- Born: San Diego, California
- Other names: Josie Talamantez
- Occupation: Historian

= Josephine Talamantez =

American historian

Josephine S. "Josie" Talamantez is a historian from San Diego, California. She co-founded Chicano Park in 1970 and helped develop it into a cultural National Historic Landmark containing the largest collection of artistic murals in the United States. Talamantez was also the Chief of Programs for the California Arts Council, served as the director of the Centro Cultural de la Raza, and was on the board of the National Association of Latino Arts and Culture.

== Biography ==
Josephine Talamantez was born and raised in the Logan Heights neighborhood of San Diego. She attended San Diego High School and received a B.A. in Sociology from University of California, Berkeley. She received a master's degree in public history from California State University, Sacramento.
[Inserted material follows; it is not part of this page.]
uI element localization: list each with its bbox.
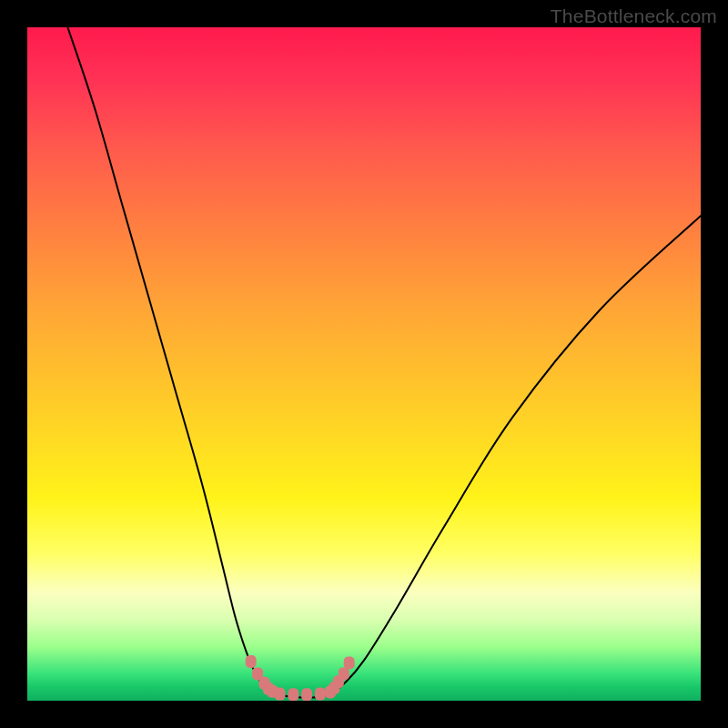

Her grandmother moved to Logan Heights in the early 20th century, and Talamantez is the third generation to live in that area.

Talamantez was the Chief of Programs for the California Arts Council from 1987-2011. She also served as the executive director of the Centro Cultural de la Raza, and was on the board of the National Association of Latino Arts and Culture.

== Creation and stewardship of Chicano Park ==
In 1970, the California Highway Patrol announced they were planning to build a substation below the Coronado bridge, replacing a potential park area that was there. Local residents, including Talamantez, responded by staging a 12-day occupation and successfully demanded that the space be allowed to remain a park. Talamantez, who was 18 years old and a student at San Diego City College at the time, helped found the Chicano Park Steering Committee to negotiate with officials on behalf of the park.

In 1973, Talamantez and others in the Steering Committee started discussing the addition of Mexican-American artwork to the park. Over the next 20 years, many pieces of artwork were added, including more than 70 murals by Chicano artists from across California, making the park the largest collection of murals in the United States. Other works of art in the park include sculptures, earthworks, and an architectural piece dedicated to the cultural heritage of the community.

Talamantez is currently working towards opening a Chicano Park Museum and Cultural Center inside a nearby city-owned building that used to house the Cesar Chavez Continuing Education Center.

=== Landmark status ===
Talamantez successfully submitted the nomination of Chicano Park to the National Register in 2013. Talamantez and Manny Galaviz submitted the proposal that successfully included Chicano Park as a National Landmark due to its association with the Chicano Movement in 2016.

In 1997, Talamantez began the process of placing Chicano Park with its artwork and murals on the National Register in order to prevent the city from damaging the murals while retrofitting Coronado Bridge. Years later, Talamantez traveled to Washington, D.C. to make a case before a national review and advisory committee, and Chicano Park was successfully designated as a National Historic Landmark in December 2016.